Existence of a Riemannian metric inducing a given distance.

I believe the answer is no in general.

Consider the taxicab metric on $\mathbb{R}^2$. That is $d((x_1,y_1),(x_2,y_2)) = |x_1 - x_2| + |y_1+y_2|$. This metric induces the same topology on $\mathbb{R}^2$ as the standard metric.

The 2 points $(0,0)$ and $(a,a)$ with $a>0$ are a distance $2a$ from each other in this metric. The key point is that there are infinitely many shortest "geodesics" between these 2 points - any monotonic staircase picture is an example of one.

On the other hand, there is a well known consequence of the Gauss Lemma that, given a Riemannian metric, for a small enough neighborhood around any point there are unique shortest geodesics between any 2 points in the neighborhood.

But any neighborhood of $(0,0)$ contains at least one point of the form $(a,a)$, so the taxicab metric cannot be induced from a Riemannian metric.


This is an old post and Jason already gave a satisfactory (negative) answer to it, but some stubborn people do not take no for an answer! One of such people was A.D.Alexandov who asked (in 1940s or 1950s, I think) about synthetic geometric conditions on metric spaces $(M,d)$ which ensure that the distance function $d$ comes from a Riemannian metric (no a priori assumption that $M$ is homeomorphic to a manifold!). The first obvious necessary condition is that $M$ is locally compact (every topological manifold, of course, satisfies this property) and $d$ is a path-metric, i.e, $$ d(x,y)=\inf_{p} L(p) $$ where the infimum is taken over the length of all paths $p$ connecting $x$ to $y$. (The $l_1$-metric in Jason's answer does pass this test.) Every Riemannian metric has Riemannian metric tensor (which makes no sense for general path-metric spaces, of course) as well as the (sectional) curvature. The latter still has no meaning in the setting of arbitrary path-metric spaces. However, Alexandrov realized that for arbitrary path-metric spaces one can define the notions of upper and lower curvature bounds. Every Riemannian manifold, of course, does have curvature locally bounded above and below (the metric in Jason's answer fails this test). One needs to impose one more geometric condition on $(M,d)$: Every finite geodesic in $(M,d)$ has to extend in both directions (at least a little bit) to a longer geodesic. This eliminates, for instance, manifolds with boundary.

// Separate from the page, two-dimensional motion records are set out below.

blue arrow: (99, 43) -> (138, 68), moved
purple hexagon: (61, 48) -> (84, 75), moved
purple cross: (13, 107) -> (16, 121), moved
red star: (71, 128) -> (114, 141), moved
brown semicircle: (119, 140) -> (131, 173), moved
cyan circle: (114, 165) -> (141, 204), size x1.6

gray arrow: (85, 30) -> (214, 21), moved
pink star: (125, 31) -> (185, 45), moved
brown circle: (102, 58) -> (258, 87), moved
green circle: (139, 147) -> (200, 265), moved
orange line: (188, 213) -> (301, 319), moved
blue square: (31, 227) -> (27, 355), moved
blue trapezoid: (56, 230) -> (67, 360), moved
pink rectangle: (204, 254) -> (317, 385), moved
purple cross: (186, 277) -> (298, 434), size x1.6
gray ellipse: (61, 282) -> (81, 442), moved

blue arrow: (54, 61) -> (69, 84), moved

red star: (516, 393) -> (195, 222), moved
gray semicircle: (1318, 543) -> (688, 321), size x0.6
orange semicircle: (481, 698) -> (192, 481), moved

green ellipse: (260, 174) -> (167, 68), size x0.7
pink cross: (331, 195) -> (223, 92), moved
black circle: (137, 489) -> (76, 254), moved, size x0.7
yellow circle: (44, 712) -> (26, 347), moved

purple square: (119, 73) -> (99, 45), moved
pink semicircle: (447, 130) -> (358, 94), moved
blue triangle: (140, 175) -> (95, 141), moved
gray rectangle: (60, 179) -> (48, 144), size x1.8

Alexandrov then asked if the curvature conditions plus extendibility of geodesics, plus some obvious topological restrictions (see below) is sufficient for the path-metric to be Riemannian. (In the 1930s A. Wald found a metric characterization of two-dimensional Riemannian manifolds.)

Remarkably, the answer to Alexandrov's question turned out to be positive:

[1] Suppose that $(M,d)$ is a locally compact finite dimensional path-metric space with curvature locally bounded above and below and extendible geodesics. Then $M$ is homeomorphic to a smooth manifold $M'$ and, under this homeomorphism, the distance function $d$ is isometric to the distance function coming from a Riemannian metric $g$ on $M'$, the regularity of the metric tensor $g$ is $C^{1,\alpha}$.

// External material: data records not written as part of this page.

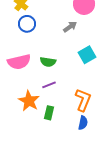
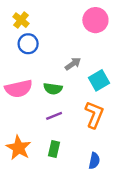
gray arrow: (70, 27) -> (73, 64), moved
orange L-shape: (83, 100) -> (94, 115), moved
orange star: (29, 101) -> (19, 148), moved

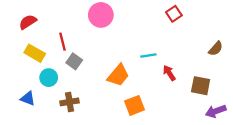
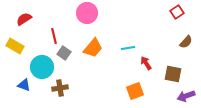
red square: (174, 14) -> (177, 12), moved
yellow rectangle: (35, 53) -> (15, 46), moved
orange trapezoid: (118, 75) -> (93, 48), moved
cyan circle: (49, 78) -> (42, 67), size x1.5
orange square: (134, 105) -> (135, 91), moved

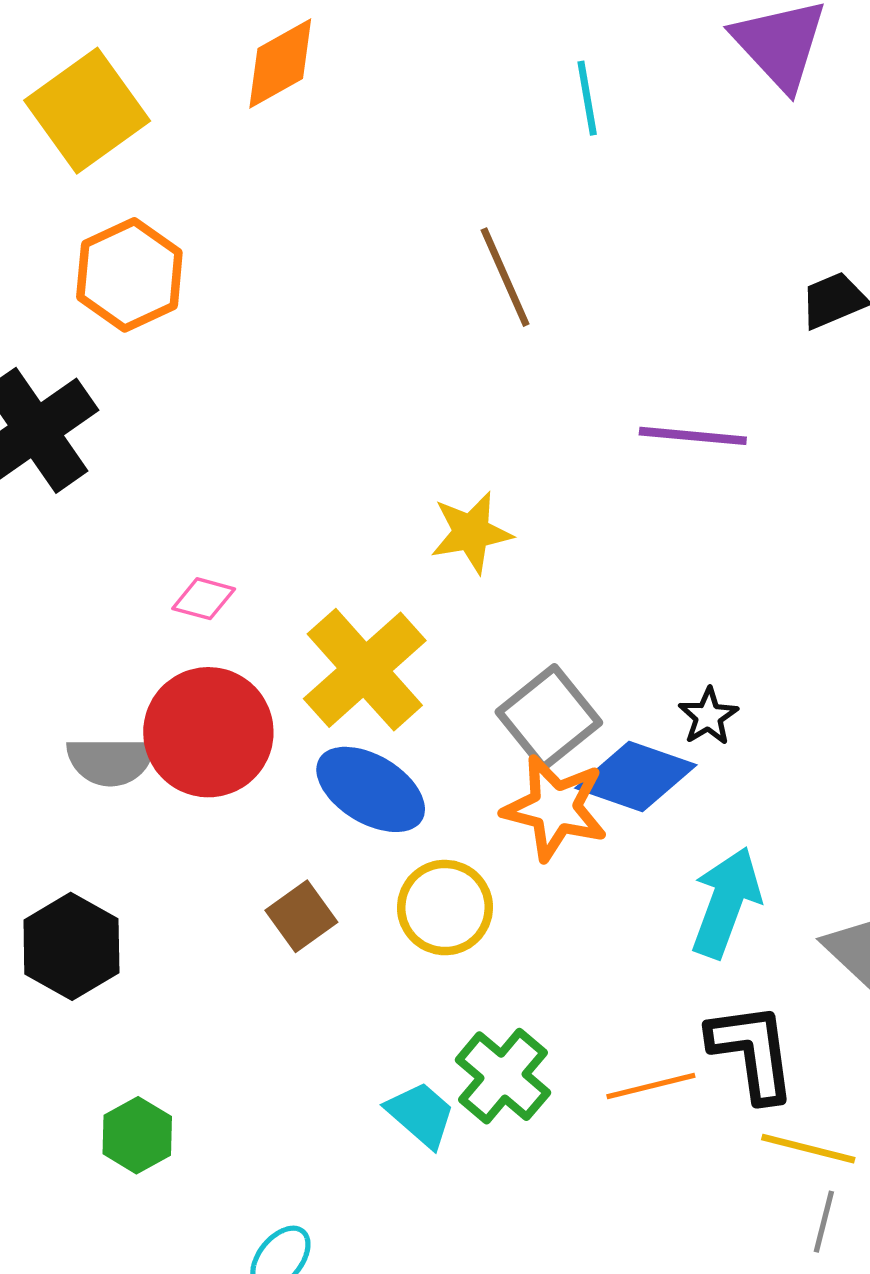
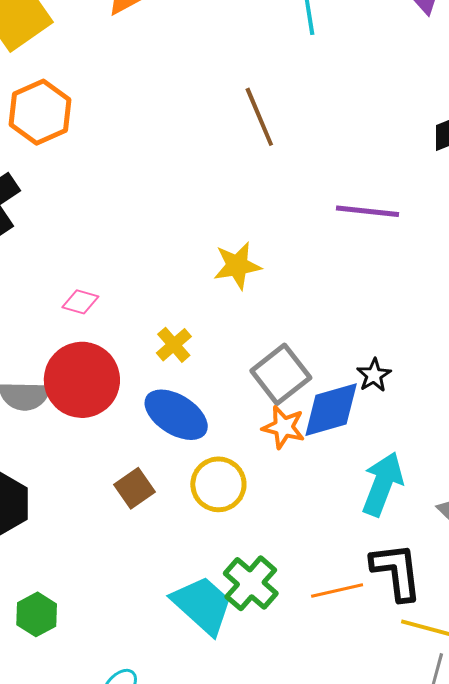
yellow cross: (365, 670) -> (174, 345), size x0.5
blue diamond: (636, 776) -> (331, 410), turned -36
orange star: (555, 808) -> (284, 427), size x0.7
cyan trapezoid: (421, 1114) -> (202, 605), size x1.5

[2] Under further synthetic geometric "curvature-type" restrictions on $d$, the metric $g$ is $C^\infty$-smooth.

See:

[1] I. Nikolaev, Smoothness of the metric of spaces with bilaterally bounded curvature in the sense of A. D. Aleksandrov. Sibirsk. Mat. Zh. 24 (1983), no. 2, 114–132.

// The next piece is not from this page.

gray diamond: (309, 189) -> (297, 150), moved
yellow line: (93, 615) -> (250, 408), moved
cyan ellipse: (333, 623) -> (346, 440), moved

[2] I. Nikolaev, A metric characterization of Riemannian spaces. Siberian Adv. Math. 9 (1999), no. 4, 1–58.


Every compact metric space of covering dimension $n$ can be embedded isometrically in $\mathbb{R}^{2n+1}$, as far as I can tell. This is discussed in this MO post. In particular, a compact, metric manifold can be embedded in this way and then inherits a Riemannian metric from the ambient Euclidean space.